I’m not really looking for a steelman, so much as a when do these people think ‘real’ GDP started to decline. Hourly compensation became uncoupled from productivity in the 70’s but we’re much richer now than we were then.
I've recently encountered a somewhat similar narrative, pointing to a similar stagnation and decline, but, rather than being purely "accounting tricks and rising real estate prices," it's, to put it succinctly, software isn't stuff.
The example given was to consider if you took every modern electronic screen out of your house. Get rid of your flatscreen TV, and maybe replace it with an old CRT set. Toss out the laptops, the tablets, the smartphones, the GPS and other "screen" electronics in your car, etc.
Now, how does your stuff, your surroundings, your life differ from someone of similar class, job, etc. back in the 70s or 80s? What has gotten better in terms of material stuff, rather than telecommunications, internet, and software, software, software? It's the whole "flying cars vs. cyberpunk dystopia" thing, the building of the virtual "layer" atop a stagnating, even declining material one.
(I'm reminded here again of the likes of Tyler Cowen's Average is Over and the future he projects, where ~80% of the population lives in third-world style favelas, concentrated in the narrow latitude/climate band that minimizes annual heating+AC costs, eating beans, making pennies on Amazon Turk; but most people will be fine with that because VR will have become so good they won't care about their conditions in the material world (and for those who don't, there will be better psych drugs and cops with omnipresent surveillance drones).)
My car is much nicer. My house is probably not that different, but it’s definitely not worse. My diet is probably mildly better; my parents remember eating liver, franks and beans, etc, and I certainly don’t have to do that. I have more options for vacationing within my price range even if I prefer to spend my money on things other than flights(and tradesmen in the 70’s or even 80’s did not get to fly places). Most of my minor chattels are mildly better or about the same.

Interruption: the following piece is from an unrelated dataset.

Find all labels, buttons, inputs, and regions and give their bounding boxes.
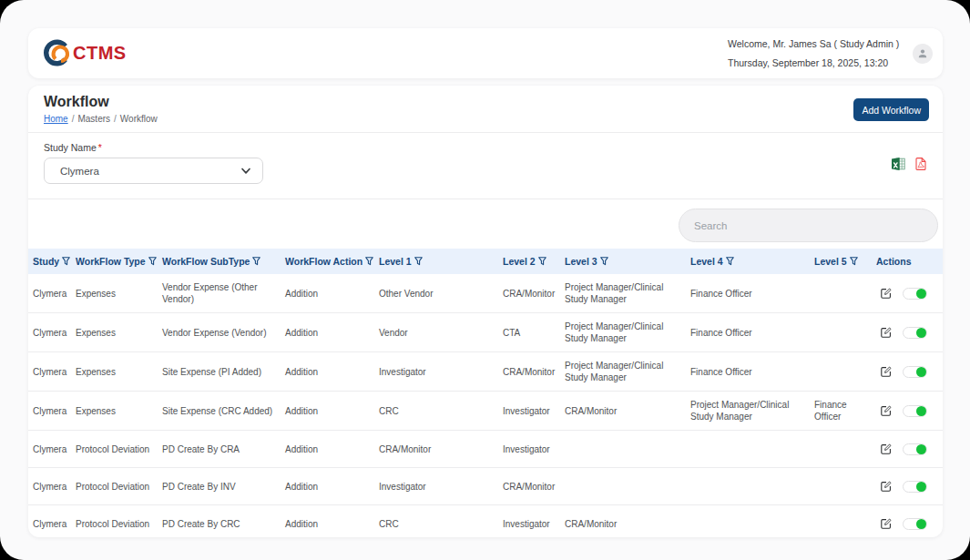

And, for two new technologies- cell phones and the microwave are a massive improvement in the quality of life for ‘white van men’- the cell phone, because I’m no longer confined to my house when I’m on call, and microwaves because I can now eat a hot lunch at any gas station without having to either a) eat a 7/11 hot dog or b) go to McDonald’s. It seems fair to also note that the internet and Amazon are large improvements in QoL in middle class suburbs, even lower middle class ones.
Oh, and I get all that working fewer hours.